Russia Boycotts UN Court Hearing On Ukraine Invasion
Russia refused on Monday to turn up at the UN's top court where Ukraine asked for an immediate halt to Moscow's invasion.
The no-show was criticised by the head of the International Court of Justice (ICJ) while Ukraine said the empty Russian seats "speak loudly".
Several dozen Ukrainian protesters shouted slogans including "stop Putin!" and "stop genocide!" rallied outside the court's Peace Palace headquarters in The Hague.
Kyiv filed the case shortly after Vladimir Putin's February 24 invasion, accusing Russia of having illegally tried to justify its war by falsely alleging genocide in Ukraine's Donetsk and Lugansk regions.
Ukraine wants the court to take provisional measures ordering Russia to "immediately suspend the military operations", pending a full judgment in the dispute that could take years.
"The fact that Russia's seats are empty speaks loudly," Ukraine's representative Anton Korynevych told the court.
"They are not here in this court of law, they are on a battlefield, waging aggressive war against my country.
"This is how Russia solves disputes."
The court "has a responsibility to act", Korynevych added.
"Russia must be stopped, and the court has a role to play in stopping that."
Russian ambassador Alexander Shulgin had written to the court and "indicated that his government did not intend to participate" in the urgent hearing, ICJ President Joan Donoghue said.
"The court regrets the non-appearance of the Russian Federation in these oral proceedings," added Donoghue.
The court cancelled a second day of hearings, saying it was going to start its deliberations after Ukraine's arguments.
A decision will be announced "in due course", the ICJ said.

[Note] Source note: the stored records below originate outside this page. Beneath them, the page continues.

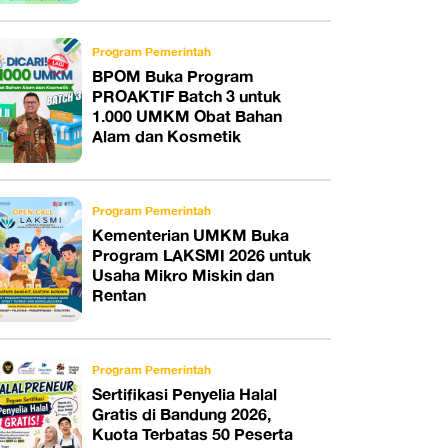
Program Pemerintah
BPOM Buka Program
PROAKTIF Batch 3 untuk
1.000 UMKM Obat Bahan
Alam dan Kosmetik
Program Pemerintah
Kementerian UMKM Buka
Program LAKSMI 2026 untuk
Usaha Mikro Miskin dan
Rentan
Program Pemerintah
Sertifikasi Penyelia Halal
Gratis di Bandung 2026,
Kuota Terbatas 50 Peserta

Such interim rulings often come within weeks.
The ICJ was set up after World War II to rule on disputes between UN member states, based mainly on treaties and conventions. While its rulings are binding, it has no real means to enforce them.

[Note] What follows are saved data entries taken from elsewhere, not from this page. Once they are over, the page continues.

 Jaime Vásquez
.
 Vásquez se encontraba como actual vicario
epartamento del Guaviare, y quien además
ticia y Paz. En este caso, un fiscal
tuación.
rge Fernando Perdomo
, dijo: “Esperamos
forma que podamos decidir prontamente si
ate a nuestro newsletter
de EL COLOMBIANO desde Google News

This case hinges on the 1948 UN Convention on Genocide, to which both Ukraine and Russia are parties.
The ICJ was already dealing with a dispute between the two countries dating back to Russia's 2014 annexation of Crimea and support for pro-Moscow rebels in Donetsk and Lugansk.
Ukraine says Russia has now wrongly invoked the genocide convention with an "absurd lie" about the genocide of Russian-speakers in Lugansk and Donetsk.

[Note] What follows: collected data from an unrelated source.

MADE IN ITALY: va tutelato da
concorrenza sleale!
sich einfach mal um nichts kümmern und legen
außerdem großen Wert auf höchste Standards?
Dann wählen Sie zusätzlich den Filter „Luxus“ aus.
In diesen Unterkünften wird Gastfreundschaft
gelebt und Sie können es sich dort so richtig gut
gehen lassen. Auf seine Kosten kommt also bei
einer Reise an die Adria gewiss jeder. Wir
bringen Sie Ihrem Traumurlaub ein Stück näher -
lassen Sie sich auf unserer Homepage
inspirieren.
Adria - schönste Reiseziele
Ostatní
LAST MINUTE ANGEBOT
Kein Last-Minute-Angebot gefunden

"Russia's lie is all the more offensive, and ironic, because it appears that it is Russia planning acts of genocide in Ukraine," it said in its court filing.
Experts said Ukraine's effort to drag Russia to the world court over the invasion could have symbolic value, but that it was unclear if Moscow would heed any order.
"Not that Russia is likely to comply but still -- rhetorically and symbolically there is some power to this," said international public law professor Marko Milanovic, writing in the European Journal of International Law.
Ukrainian demonstrators placed birthday candles spelling the words "Putin come out" on a lawn outside the court.
"It's no surprise they (the Russians) don't show up because they are living in some imaginary world," said Tamare Snigirovi, 32, a Ukrainian living in the Netherlands.
"There is no truth in their words at all."
The case is separate to a Ukraine war crimes investigation launched by the International Criminal Court (ICC), a different tribunal also based in The Hague.